• **INSTRUCTIONS TO FOLLOW**: The answer must be every line of the records below that contains the word "إتحاد".

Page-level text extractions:
··········
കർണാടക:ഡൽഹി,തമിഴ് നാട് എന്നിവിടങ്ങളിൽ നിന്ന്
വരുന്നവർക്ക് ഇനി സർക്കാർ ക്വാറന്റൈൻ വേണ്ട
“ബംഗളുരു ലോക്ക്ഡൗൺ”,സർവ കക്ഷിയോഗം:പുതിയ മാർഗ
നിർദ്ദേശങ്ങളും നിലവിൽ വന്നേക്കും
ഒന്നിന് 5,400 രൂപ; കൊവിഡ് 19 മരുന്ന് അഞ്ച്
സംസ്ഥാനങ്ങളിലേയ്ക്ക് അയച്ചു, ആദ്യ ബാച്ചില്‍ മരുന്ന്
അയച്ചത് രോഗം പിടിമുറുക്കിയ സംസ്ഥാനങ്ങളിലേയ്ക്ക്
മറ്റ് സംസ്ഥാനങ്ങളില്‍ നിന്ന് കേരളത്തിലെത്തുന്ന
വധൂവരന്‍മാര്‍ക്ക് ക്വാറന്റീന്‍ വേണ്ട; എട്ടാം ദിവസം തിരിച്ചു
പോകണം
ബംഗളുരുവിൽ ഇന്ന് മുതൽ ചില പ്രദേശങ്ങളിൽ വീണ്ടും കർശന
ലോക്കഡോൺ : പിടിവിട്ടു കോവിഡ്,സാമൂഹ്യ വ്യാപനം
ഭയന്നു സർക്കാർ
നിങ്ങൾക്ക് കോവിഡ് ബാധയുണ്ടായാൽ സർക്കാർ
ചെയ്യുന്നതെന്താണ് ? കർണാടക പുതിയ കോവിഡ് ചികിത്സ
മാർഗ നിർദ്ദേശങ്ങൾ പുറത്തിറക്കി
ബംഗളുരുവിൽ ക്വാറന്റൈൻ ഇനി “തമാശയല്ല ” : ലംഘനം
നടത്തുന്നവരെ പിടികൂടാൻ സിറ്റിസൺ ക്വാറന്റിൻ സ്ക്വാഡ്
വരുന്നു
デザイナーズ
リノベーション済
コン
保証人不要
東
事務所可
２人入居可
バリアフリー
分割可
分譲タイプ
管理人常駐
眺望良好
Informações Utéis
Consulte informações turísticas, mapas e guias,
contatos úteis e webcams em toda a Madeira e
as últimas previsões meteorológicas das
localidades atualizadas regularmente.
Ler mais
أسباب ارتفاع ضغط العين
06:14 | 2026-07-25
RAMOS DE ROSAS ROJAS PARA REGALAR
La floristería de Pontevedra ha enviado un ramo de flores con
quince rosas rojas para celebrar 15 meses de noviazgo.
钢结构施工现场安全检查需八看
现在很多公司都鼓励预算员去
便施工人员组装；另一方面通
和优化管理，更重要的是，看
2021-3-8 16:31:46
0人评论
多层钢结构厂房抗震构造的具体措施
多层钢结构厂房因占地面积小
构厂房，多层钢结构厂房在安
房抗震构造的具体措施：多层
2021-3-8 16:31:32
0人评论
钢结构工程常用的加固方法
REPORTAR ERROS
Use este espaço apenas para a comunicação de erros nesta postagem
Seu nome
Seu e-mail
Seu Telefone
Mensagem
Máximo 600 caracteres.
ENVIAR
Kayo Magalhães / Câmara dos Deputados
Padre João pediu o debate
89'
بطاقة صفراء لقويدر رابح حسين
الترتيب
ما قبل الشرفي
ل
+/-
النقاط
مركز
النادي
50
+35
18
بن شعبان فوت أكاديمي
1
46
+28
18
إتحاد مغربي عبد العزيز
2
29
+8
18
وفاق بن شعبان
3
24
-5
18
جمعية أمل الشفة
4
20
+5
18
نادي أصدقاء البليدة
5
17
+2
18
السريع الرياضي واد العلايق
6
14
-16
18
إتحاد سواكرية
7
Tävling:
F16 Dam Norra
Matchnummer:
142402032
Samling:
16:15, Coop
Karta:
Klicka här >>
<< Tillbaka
··········
• **YOUR SOLUTION**:
إتحاد مغربي عبد العزيز
إتحاد سواكرية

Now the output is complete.